Indeed! Hence we present only the sanitized view of the filesystem, so that we can treat each filesystem as its abstract contents (files as bitstrings, and directories as sorted lists of files). For inodes, we translate to and from virtual inodes, rather than reveal the real inodes of the file system.
If there's a flaw in this abstraction of the file system... we'd love to find it. Mainly we've been using it with zfs and Meta's "edenfs" virtual file system so far.
> `st_nblocks` and `st_blksize` fields in `struct stat` can change in-between stat() calls when nothing else happens
Yes, now you feel our pain. We've been plugging these kinds of things, and there are surely some we missed. We report boring constant values where we can get away with it (for st_blksize). Irreproducible "counter example" programs are a welcome form of contribution ;-)!
> As another example, there are filesystems that generate a random seed
Ah, that's an interesting one. Since we determinize (only) userspace, any random bytes that get into guest memory are deterministic (getrandom, /dev/random, etc), but internal nondeterminism in the filesystem we won't see, and instead we'll rely on sanitizing the way the filesystem appears to userspace. But if it just affects order, we should be ok, because we sort before returning from the getdents syscall.
> reading the entire directory and then sorting the results, even when doing a single readdir() call to read a single directory entry.
Yes, unfortunately. That's not great for performance, and we need to implement a caching scheme to at least amortize the overhead of this sort for pathological cases. Still, we will need to trigger the sort even on a single read as you say. So there's a pathological case there -- listing one item from a ginormous directory -- that would run much slower than the native/nondeterministic version.
> telldir() / seekdir()
Well these (and readdir) are not syscalls. So if we've handled getdents correctly we should be ok here. But this is a good suggestion for tests we need to add that stress these!
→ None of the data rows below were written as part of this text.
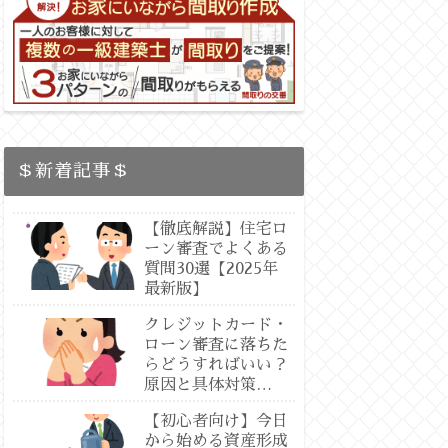
＄新着記事＄
【徹底解説】住宅ロ
ーン審査でよくある
質問30選【2025年
最新版】
クレジットカード・
ローン審査に落ちた
らどうすればいい？
原因と具体対策
【2025最新版：専
【初心者向け】今日
門徹底解説】
から始める資産形成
> in-memory view can become out-of-date in-between readdir() / telldir() / seekdir() calls by one process
Yes, we have a "non-interferene" assumption that either you're running with a container-private file system (e.g. inside docker) or none of your directories are concurrently messed with by other processes outside the container.
> assign deterministic inode numbers for all directory entries, which also seems non-trivial.
Yep, that's what we do!
> Also, CPUs can (according to the manuals, at least) behave non-deterministically when executing instructions in certain undefined conditions. How do you handle this?
We require a certain level of good behavior by the program. To be practical, we aim to work for realistic programs but not necessarily adversarial ones. One way that you can break our sandboxing, for example, is to run CPUID, learn that the processor does not support instruction X, but then execute X anyway. For example, we can trap RDTSC in userspace, but not RDRAND.
If someone wants to use Hermit for, say, reverse engineering malware, then we need a Reverie backend that is hardened by emulating/rewriting the instruction stream carefully to protect against unsupported instructions or undefined conditions.
> Last question: how do you sanitize the RDTSC CPU instruction?
That one we can trap in userspace and then we return deterministic virtual time. Currently that time is a linear combination of the branches and system calls executed by all threads up to the current moment in time. For example, if you do RDTSC in a loop, you will see time advancing.
But using rdtsc to recreate fine-grained timers and implement side-channel attacks is impossible under Hermit. (Side channel attacks in general are only possible if first breaking the sandboxing in some way, and we don't know of a specific attack that will do the trick yet.)